## DATA FOR THIS EXERCISE
------------
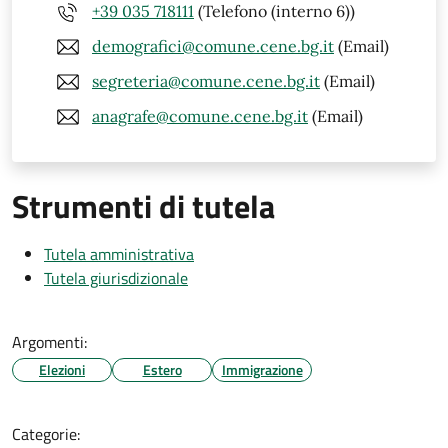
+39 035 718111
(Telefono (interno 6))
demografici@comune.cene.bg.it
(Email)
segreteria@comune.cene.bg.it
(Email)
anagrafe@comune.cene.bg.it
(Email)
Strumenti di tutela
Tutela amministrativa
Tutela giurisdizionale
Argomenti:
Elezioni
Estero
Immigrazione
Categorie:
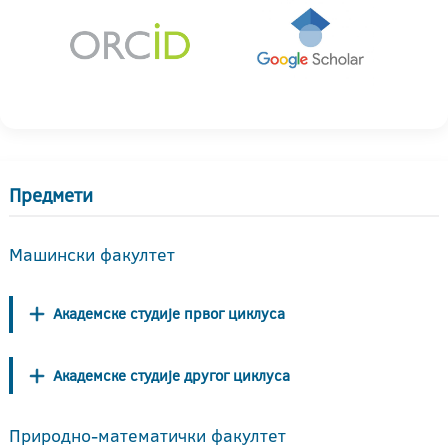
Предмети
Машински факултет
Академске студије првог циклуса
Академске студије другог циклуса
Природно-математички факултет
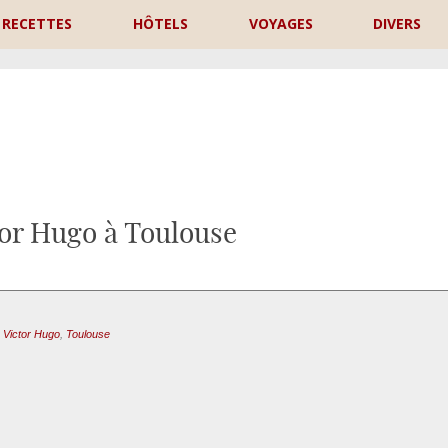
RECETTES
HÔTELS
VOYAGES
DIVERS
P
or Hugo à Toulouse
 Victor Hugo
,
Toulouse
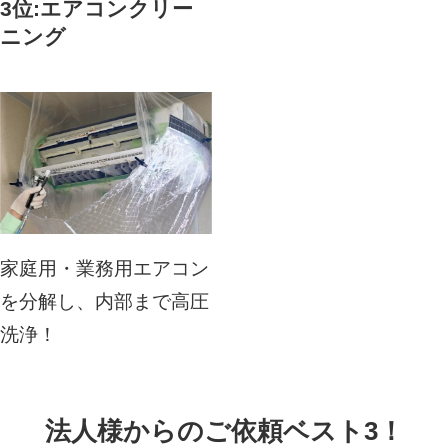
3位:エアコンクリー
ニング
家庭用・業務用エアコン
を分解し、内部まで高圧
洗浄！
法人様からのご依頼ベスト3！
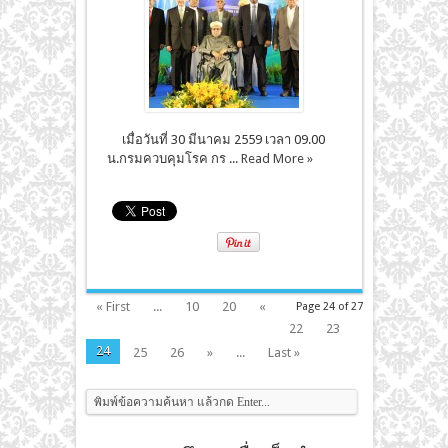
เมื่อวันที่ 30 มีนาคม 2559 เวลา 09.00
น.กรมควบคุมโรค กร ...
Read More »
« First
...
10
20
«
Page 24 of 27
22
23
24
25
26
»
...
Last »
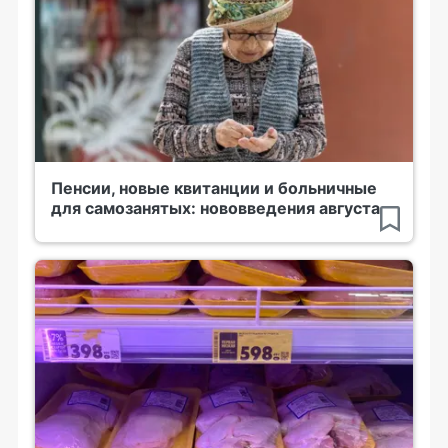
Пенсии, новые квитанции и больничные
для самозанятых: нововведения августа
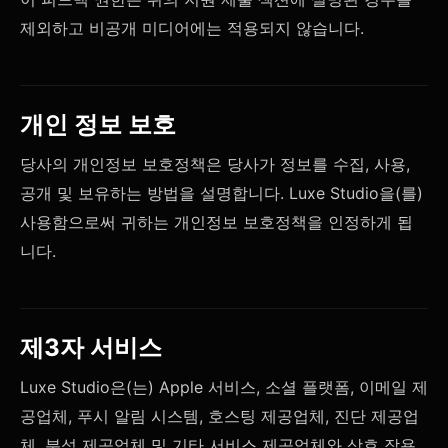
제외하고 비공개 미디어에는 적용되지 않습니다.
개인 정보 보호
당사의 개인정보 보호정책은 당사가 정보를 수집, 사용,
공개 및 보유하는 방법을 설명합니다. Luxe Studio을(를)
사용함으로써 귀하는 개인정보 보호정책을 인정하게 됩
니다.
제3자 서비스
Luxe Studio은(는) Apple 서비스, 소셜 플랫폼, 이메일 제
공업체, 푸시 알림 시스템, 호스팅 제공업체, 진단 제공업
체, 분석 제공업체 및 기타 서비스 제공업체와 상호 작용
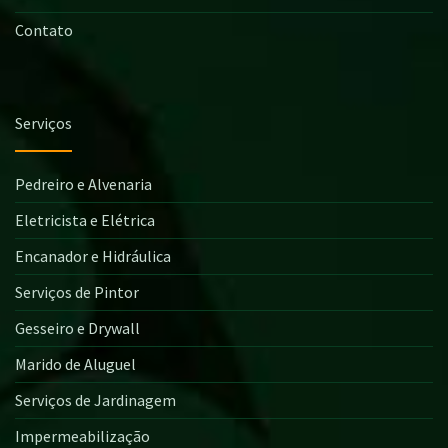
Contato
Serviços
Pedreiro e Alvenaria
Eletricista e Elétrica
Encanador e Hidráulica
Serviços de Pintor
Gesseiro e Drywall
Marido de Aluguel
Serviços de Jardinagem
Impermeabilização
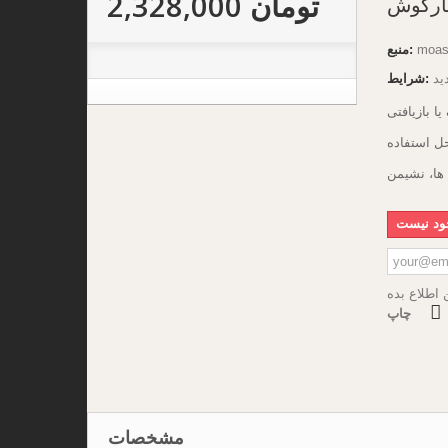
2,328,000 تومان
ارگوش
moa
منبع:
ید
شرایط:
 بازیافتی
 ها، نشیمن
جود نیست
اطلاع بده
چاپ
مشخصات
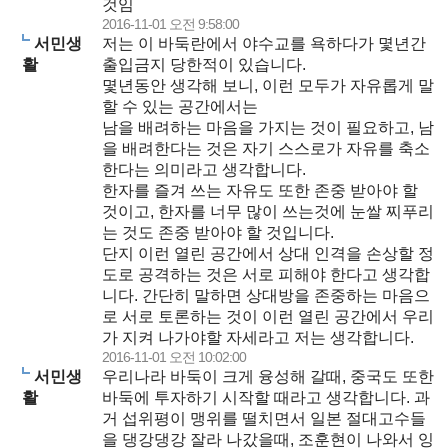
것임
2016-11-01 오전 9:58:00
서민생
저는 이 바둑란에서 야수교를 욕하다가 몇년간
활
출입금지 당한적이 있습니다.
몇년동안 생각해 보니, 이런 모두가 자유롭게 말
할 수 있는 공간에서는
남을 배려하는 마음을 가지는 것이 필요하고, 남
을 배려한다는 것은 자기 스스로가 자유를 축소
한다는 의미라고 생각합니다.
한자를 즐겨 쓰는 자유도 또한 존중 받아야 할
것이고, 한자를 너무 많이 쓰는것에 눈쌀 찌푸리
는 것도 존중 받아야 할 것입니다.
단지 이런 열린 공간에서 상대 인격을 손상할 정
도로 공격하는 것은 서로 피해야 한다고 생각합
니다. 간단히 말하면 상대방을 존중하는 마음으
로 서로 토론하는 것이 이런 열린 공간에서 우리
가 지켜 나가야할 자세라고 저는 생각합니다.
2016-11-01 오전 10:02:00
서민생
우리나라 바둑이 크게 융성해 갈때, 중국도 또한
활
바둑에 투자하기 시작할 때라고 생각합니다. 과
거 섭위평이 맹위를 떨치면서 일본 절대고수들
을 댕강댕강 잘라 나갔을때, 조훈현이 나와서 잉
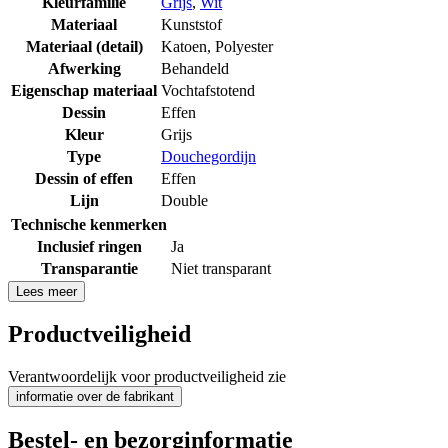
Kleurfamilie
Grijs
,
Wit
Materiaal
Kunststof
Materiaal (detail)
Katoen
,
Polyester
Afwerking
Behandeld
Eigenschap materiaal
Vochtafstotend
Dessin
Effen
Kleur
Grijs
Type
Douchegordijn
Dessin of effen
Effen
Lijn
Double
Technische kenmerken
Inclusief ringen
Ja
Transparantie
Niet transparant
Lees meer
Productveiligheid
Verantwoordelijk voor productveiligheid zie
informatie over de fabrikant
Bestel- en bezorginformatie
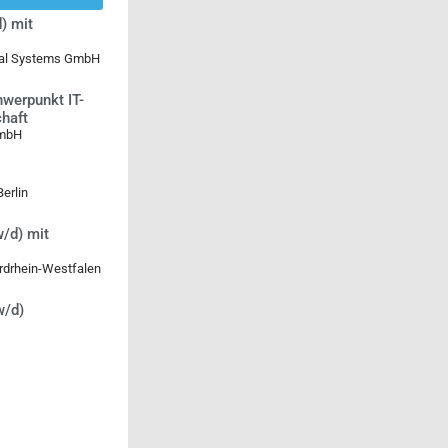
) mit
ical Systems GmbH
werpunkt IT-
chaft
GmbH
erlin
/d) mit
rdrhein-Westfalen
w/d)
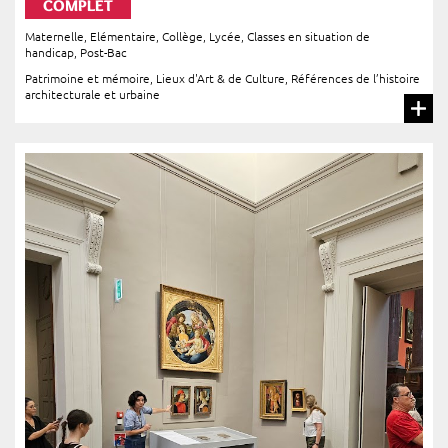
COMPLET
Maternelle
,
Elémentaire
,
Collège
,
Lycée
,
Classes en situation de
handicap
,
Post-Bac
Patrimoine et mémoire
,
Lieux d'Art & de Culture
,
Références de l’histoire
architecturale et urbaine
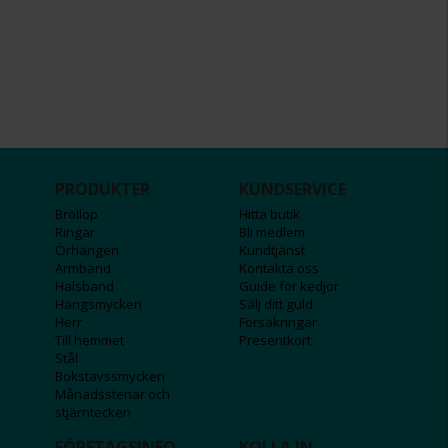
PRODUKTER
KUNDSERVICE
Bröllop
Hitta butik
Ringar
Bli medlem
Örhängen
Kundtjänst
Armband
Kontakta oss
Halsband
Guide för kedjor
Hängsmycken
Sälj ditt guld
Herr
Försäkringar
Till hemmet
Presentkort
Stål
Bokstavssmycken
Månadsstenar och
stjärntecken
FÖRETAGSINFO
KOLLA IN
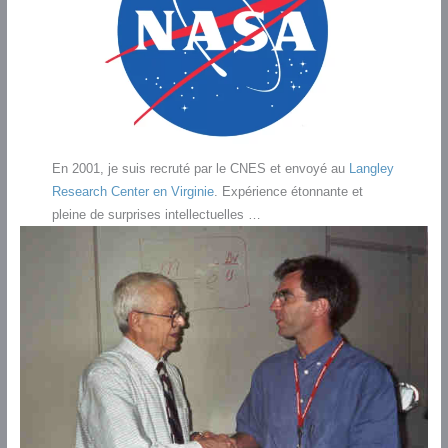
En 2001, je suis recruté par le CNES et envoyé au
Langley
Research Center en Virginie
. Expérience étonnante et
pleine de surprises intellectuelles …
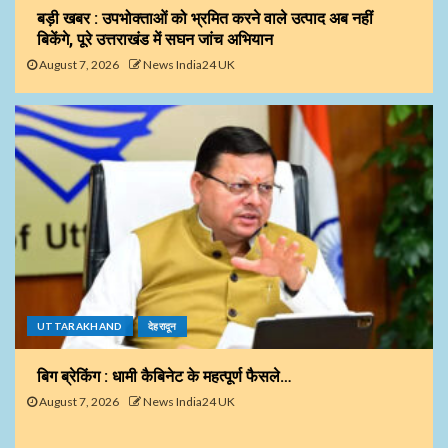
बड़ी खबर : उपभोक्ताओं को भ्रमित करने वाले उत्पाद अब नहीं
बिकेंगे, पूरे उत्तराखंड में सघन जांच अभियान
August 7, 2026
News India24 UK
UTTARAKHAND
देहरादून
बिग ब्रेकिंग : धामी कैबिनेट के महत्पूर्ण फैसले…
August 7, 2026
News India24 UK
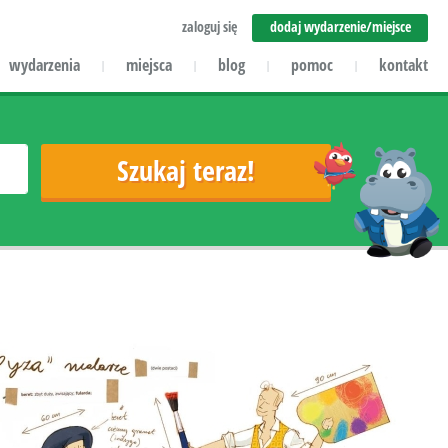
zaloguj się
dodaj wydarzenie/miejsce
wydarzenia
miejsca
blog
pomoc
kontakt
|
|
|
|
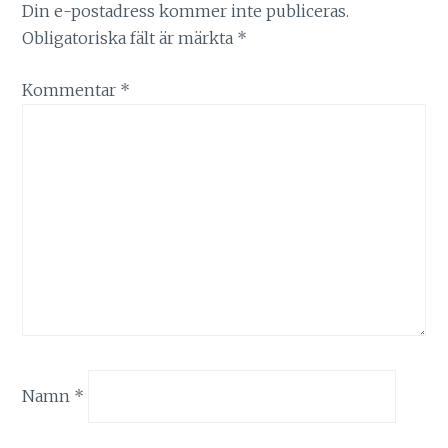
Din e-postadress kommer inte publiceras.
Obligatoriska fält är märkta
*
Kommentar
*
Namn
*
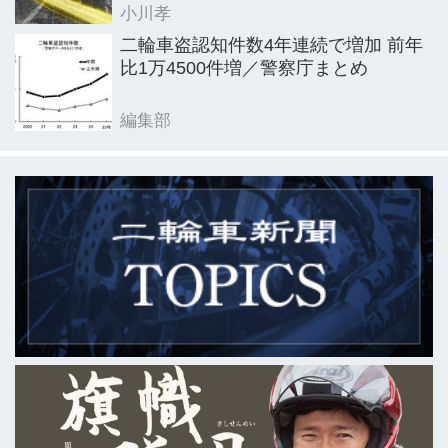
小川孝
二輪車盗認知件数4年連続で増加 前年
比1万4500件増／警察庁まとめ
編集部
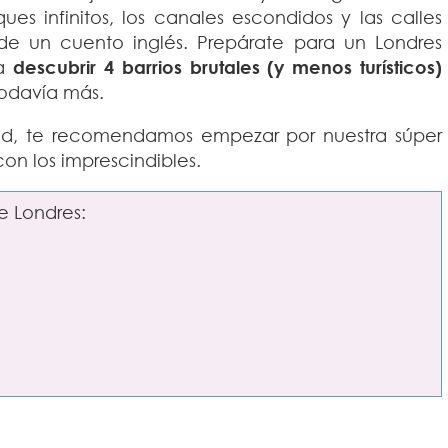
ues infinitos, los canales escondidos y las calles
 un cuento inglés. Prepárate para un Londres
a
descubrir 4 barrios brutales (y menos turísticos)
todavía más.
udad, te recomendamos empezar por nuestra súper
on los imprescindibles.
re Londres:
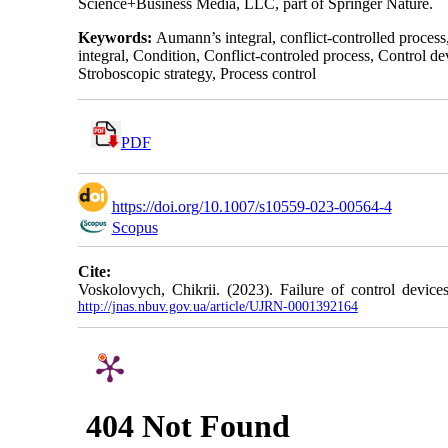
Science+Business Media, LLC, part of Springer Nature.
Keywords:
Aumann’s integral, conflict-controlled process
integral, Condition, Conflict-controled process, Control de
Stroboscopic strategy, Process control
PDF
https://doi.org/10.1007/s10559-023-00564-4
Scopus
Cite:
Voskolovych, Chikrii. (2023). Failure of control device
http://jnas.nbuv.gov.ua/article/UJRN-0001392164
------------
## EXERCISE
Exactly as written, copy the entries above without their pictures.

## RESULT
+39 035 718111
(Telefono (interno 6))
demografici@comune.cene.bg.it
(Email)
segreteria@comune.cene.bg.it
(Email)
anagrafe@comune.cene.bg.it
(Email)
Strumenti di tutela
Tutela amministrativa
Tutela giurisdizionale
Argomenti:
Elezioni
Estero
Immigrazione
Categorie:
Предмети
Машински факултет
Академске студије првог циклуса
Академске студије другог циклуса
Природно-математички факултет
RECETTES
HÔTELS
VOYAGES
DIVERS
P
or Hugo à Toulouse
 Victor Hugo
,
Toulouse
3位:エアコンクリー
ニング
家庭用・業務用エアコン
を分解し、内部まで高圧
洗浄！
法人様からのご依頼ベスト3！
เมื่อวันที่ 30 มีนาคม 2559 เวลา 09.00
น.กรมควบคุมโรค กร ...
Read More »
« First
...
10
20
«
Page 24 of 27
22
23
24
25
26
»
...
Last »
Пенсии, новые квитанции и больничные
для самозанятых: нововведения августа
제외하고 비공개 미디어에는 적용되지 않습니다.
개인 정보 보호
당사의 개인정보 보호정책은 당사가 정보를 수집, 사용,
공개 및 보유하는 방법을 설명합니다. Luxe Studio을(를)
사용함으로써 귀하는 개인정보 보호정책을 인정하게 됩
니다.
제3자 서비스
Luxe Studio은(는) Apple 서비스, 소셜 플랫폼, 이메일 제
공업체, 푸시 알림 시스템, 호스팅 제공업체, 진단 제공업
체, 분석 제공업체 및 기타 서비스 제공업체와 상호 작용
Contato
Serviços
Pedreiro e Alvenaria
Eletricista e Elétrica
Encanador e Hidráulica
Serviços de Pintor
Gesseiro e Drywall
Marido de Aluguel
Serviços de Jardinagem
Impermeabilização
2,328,000 تومان
ارگوش
moa
منبع:
ید
شرایط:
 بازیافتی
 ها، نشیمن
جود نیست
اطلاع بده
چاپ
مشخصات
것임
2016-11-01 오전 9:58:00
서민생
저는 이 바둑란에서 야수교를 욕하다가 몇년간
활
출입금지 당한적이 있습니다.
몇년동안 생각해 보니, 이런 모두가 자유롭게 말
할 수 있는 공간에서는
남을 배려하는 마음을 가지는 것이 필요하고, 남
을 배려한다는 것은 자기 스스로가 자유를 축소
한다는 의미라고 생각합니다.
한자를 즐겨 쓰는 자유도 또한 존중 받아야 할
것이고, 한자를 너무 많이 쓰는것에 눈쌀 찌푸리
는 것도 존중 받아야 할 것입니다.
단지 이런 열린 공간에서 상대 인격을 손상할 정
도로 공격하는 것은 서로 피해야 한다고 생각합
니다. 간단히 말하면 상대방을 존중하는 마음으
로 서로 토론하는 것이 이런 열린 공간에서 우리
가 지켜 나가야할 자세라고 저는 생각합니다.
2016-11-01 오전 10:02:00
서민생
우리나라 바둑이 크게 융성해 갈때, 중국도 또한
활
바둑에 투자하기 시작할 때라고 생각합니다. 과
거 섭위평이 맹위를 떨치면서 일본 절대고수들
을 댕강댕강 잘라 나갔을때, 조훈현이 나와서 잉
Kleurfamilie
Grijs
,
Wit
Materiaal
Kunststof
Materiaal (detail)
Katoen
,
Polyester
Afwerking
Behandeld
Eigenschap materiaal
Vochtafstotend
Dessin
Effen
Kleur
Grijs
Type
Douchegordijn
Dessin of effen
Effen
Lijn
Double
Technische kenmerken
Inclusief ringen
Ja
Transparantie
Niet transparant
Lees meer
Productveiligheid
Verantwoordelijk voor productveiligheid zie
informatie over de fabrikant
Bestel- en bezorginformatie
) mit
ical Systems GmbH
werpunkt IT-
chaft
GmbH
erlin
/d) mit
rdrhein-Westfalen
w/d)
COMPLET
Maternelle
,
Elémentaire
,
Collège
,
Lycée
,
Classes en situation de
handicap
,
Post-Bac
Patrimoine et mémoire
,
Lieux d'Art & de Culture
,
Références de l’histoire
architecturale et urbaine
PRODUKTER
KUNDSERVICE
Bröllop
Hitta butik
Ringar
Bli medlem
Örhängen
Kundtjänst
Armband
Kontakta oss
Halsband
Guide för kedjor
Hängsmycken
Sälj ditt guld
Herr
Försäkringar
Till hemmet
Presentkort
Stål
Bokstavssmycken
Månadsstenar och
stjärntecken
FÖRETAGSINFO
KOLLA IN
En 2001, je suis recruté par le CNES et envoyé au
Langley
Research Center en Virginie
. Expérience étonnante et
pleine de surprises intellectuelles …
बड़ी खबर : उपभोक्ताओं को भ्रमित करने वाले उत्पाद अब नहीं
बिकेंगे, पूरे उत्तराखंड में सघन जांच अभियान
August 7, 2026
News India24 UK
UTTARAKHAND
देहरादून
बिग ब्रेकिंग : धामी कैबिनेट के महत्पूर्ण फैसले…
August 7, 2026
News India24 UK
zaloguj się
dodaj wydarzenie/miejsce
wydarzenia
miejsca
blog
pomoc
kontakt
|
|
|
|
Din e-postadress kommer inte publiceras.
Obligatoriska fält är märkta
*
Kommentar
*
Namn
*
小川孝
二輪車盗認知件数4年連続で増加 前年
比1万4500件増／警察庁まとめ
編集部
ues infinitos, los canales escondidos y las calles
 un cuento inglés. Prepárate para un Londres
a
descubrir 4 barrios brutales (y menos turísticos)
todavía más.
udad, te recomendamos empezar por nuestra súper
on los imprescindibles.
re Londres:
Science+Business Media, LLC, part of Springer Nature.
Keywords:
Aumann’s integral, conflict-controlled process
integral, Condition, Conflict-controled process, Control de
Stroboscopic strategy, Process control
PDF
https://doi.org/10.1007/s10559-023-00564-4
Scopus
Cite:
Voskolovych, Chikrii. (2023). Failure of control device
http://jnas.nbuv.gov.ua/article/UJRN-0001392164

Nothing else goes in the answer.